To focus on quality rather than just speed, I optimized the pipeline for a fixed resolution of 1024×1024 and an increased number of diffusion steps—usually 25–30 steps for both Z-Image-Turbo and FLUX.2. This results in noticeably sharper fabric textures, clean logo edges, natural shadows, and realistic faces compared to "fast" modes using 6–10 steps. The models run in FP16/NF4, pipelines are constantly warmed up in the RTX 5090 memory, and all heavy operations are performed on the GPU. If necessary, the system can work in batches, generating several merch options simultaneously without significant degradation in response time.

Correct English Prompts for Merch

A key role in the quality of the result is played by well-crafted prompts in English. I use templates that describe: the type of clothing, logo placement and size, model pose, lighting style, lens type, and level of photorealism. Example: "a full-body photo of a young adult wearing a white t-shirt with a large centered dark blue company logo, studio lighting, 85mm lens, hyper realistic, detailed fabric texture, no extra text." Such prompts help the model generate clean commercial images without unnecessary labels, "extra hands," or visual clutter.
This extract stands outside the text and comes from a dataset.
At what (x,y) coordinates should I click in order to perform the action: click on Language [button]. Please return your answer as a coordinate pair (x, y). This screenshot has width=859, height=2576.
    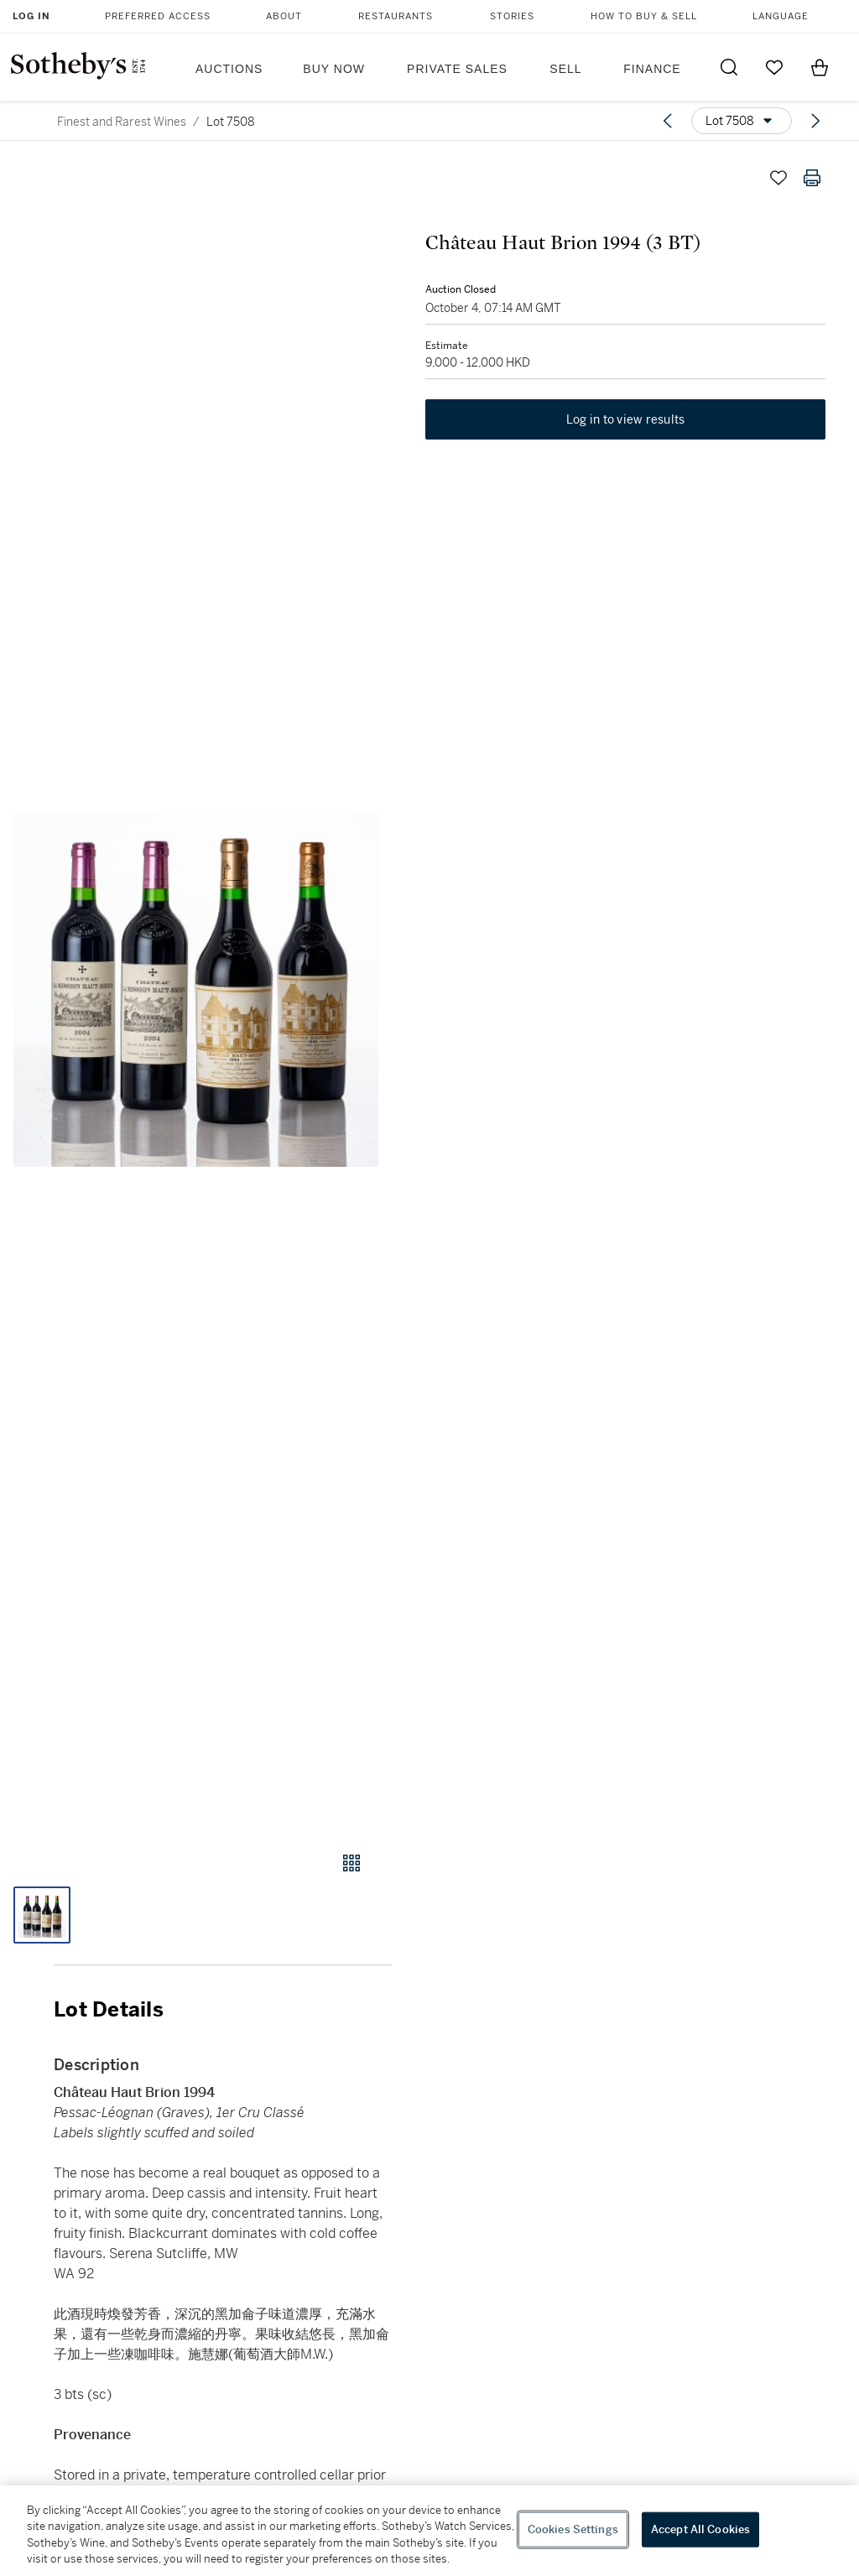
    Looking at the image, I should click on (780, 16).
Realistic Faces and Artifact Control

To achieve clean faces and hands in image-to-image mode, I limit the degree of model intervention in the original photo: instead of a radical redraw of the frame, the system focuses only on clothing and prints. Prompts explicitly state the preservation of the face and pose, while negative prompts set bans on artifacts (no extra limbs, no distorted hands, no deformed faces). This reduces the likelihood of typical defects found in generative models. In practice, the result is natural photos of people in branded merch that can be confidently used on websites, in advertising, and in printed materials.

Savings on Photoshoots and Content Scaling

The system significantly reduces photo production costs: there is no longer a need to regularly rent a studio or hire a photographer, models, and retouchers for every change in merch design. Instead, the marketing team receives a tool with which dozens or hundreds of visual variations for different platforms and audiences can be generated in a single day. If a new logo, slogan, or clothing collection appears, it is enough to update the prompts and start generation without preparing and conducting a new photoshoot.